Run-on Sentences


"A run-on sentence is a sentence in which two or more independent clauses (that is, complete sentences) are joined with no punctuation or conjunction.... A run-on sentence does not mean a sentence is too long; longer sentences are likely to be run-ons only when they contain more than one complete idea. A run-on sentence can be as short as four words—for instance: I drive she walks. In this case there are two complete ideas (independent clauses): two subjects paired with two (intransitive) verbs. So long as clauses are punctuated appropriately, a writer can assemble multiple independent clauses in a single sentence; in fact, a properly constructed sentence can be extended indefinitely." (Wikipedia)


Examples


A run-on sentence, with no punctuation or conjunction between "five" and "we":
  • It is nearly half past five we cannot reach town before dark.

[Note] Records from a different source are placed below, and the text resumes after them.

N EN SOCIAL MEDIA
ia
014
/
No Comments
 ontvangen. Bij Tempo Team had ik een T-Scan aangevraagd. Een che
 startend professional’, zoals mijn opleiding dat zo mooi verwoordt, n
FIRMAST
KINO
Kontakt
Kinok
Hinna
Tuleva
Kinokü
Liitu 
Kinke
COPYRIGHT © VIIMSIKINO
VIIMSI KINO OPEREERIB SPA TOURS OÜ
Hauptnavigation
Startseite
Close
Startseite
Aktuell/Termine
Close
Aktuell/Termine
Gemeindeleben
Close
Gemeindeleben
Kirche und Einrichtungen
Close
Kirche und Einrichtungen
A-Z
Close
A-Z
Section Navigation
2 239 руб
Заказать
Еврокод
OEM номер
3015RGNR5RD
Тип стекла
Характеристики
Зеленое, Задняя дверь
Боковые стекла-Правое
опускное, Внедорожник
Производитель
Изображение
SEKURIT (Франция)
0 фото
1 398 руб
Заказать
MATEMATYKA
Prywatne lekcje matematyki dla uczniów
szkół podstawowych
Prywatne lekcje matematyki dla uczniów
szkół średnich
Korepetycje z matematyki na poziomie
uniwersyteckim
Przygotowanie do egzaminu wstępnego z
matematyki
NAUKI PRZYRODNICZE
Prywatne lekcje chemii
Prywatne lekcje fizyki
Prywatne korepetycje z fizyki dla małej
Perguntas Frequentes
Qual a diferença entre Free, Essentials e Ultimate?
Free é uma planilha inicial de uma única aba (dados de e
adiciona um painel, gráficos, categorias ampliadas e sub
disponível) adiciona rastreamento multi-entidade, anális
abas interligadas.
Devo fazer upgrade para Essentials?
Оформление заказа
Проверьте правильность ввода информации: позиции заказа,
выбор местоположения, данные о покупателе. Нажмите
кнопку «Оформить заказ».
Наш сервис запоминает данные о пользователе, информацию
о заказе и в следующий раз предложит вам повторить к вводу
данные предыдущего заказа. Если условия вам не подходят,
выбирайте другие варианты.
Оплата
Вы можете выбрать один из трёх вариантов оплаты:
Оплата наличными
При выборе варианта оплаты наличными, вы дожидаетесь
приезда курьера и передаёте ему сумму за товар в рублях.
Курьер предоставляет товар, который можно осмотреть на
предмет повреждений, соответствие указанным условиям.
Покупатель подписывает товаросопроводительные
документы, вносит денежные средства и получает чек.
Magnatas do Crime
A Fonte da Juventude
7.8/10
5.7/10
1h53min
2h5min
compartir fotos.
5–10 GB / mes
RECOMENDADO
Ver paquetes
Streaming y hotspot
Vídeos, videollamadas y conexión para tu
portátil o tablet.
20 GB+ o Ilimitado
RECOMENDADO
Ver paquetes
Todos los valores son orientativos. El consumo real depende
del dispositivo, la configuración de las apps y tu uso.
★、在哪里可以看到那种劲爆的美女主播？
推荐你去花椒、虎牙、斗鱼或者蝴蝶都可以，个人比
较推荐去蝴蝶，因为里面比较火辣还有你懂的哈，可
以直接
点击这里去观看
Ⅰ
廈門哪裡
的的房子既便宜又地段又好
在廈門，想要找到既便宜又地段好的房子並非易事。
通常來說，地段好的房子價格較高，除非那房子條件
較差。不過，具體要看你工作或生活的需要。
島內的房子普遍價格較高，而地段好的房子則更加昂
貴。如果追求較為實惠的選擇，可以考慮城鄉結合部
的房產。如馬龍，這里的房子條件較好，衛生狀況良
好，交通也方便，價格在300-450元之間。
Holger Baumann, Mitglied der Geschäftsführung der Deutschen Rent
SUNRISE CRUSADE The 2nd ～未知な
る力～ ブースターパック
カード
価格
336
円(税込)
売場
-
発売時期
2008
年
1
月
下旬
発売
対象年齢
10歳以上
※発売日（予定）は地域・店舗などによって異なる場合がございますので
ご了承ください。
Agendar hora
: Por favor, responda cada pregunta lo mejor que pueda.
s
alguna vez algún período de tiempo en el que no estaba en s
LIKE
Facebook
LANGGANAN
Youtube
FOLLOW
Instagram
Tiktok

A comma splice, which is considered a run-on sentence by some grammarians:
  • It is nearly half past five, we cannot reach town before dark.

Ways to avoid run-on sentences

Write the two clauses as two separate sentences:
  • It is nearly half past five. We cannot reach town before dark.
  • Henry Whopper was a teller of tall tales. He even told them to his teachers.

Insert a coordinating conjunction (such as "and" or "but") after the comma:
  • It is nearly half past five, so we cannot reach town before dark.
  • Henry Whopper was a teller of tall tales, and he even told them to his teachers.

Insert a semi-colon between the clauses:
  • It is nearly half past five; we cannot reach town before dark.
  • Henry Whopper was a teller of tall tales; he even told them to his teachers.

Insert a semi-colon and a transitional word between the clauses:
  • It is nearly half past five; therefore, we cannot reach town before dark.
  • Henry Whopper was a teller of tall tales; in fact, he even told them to his teachers.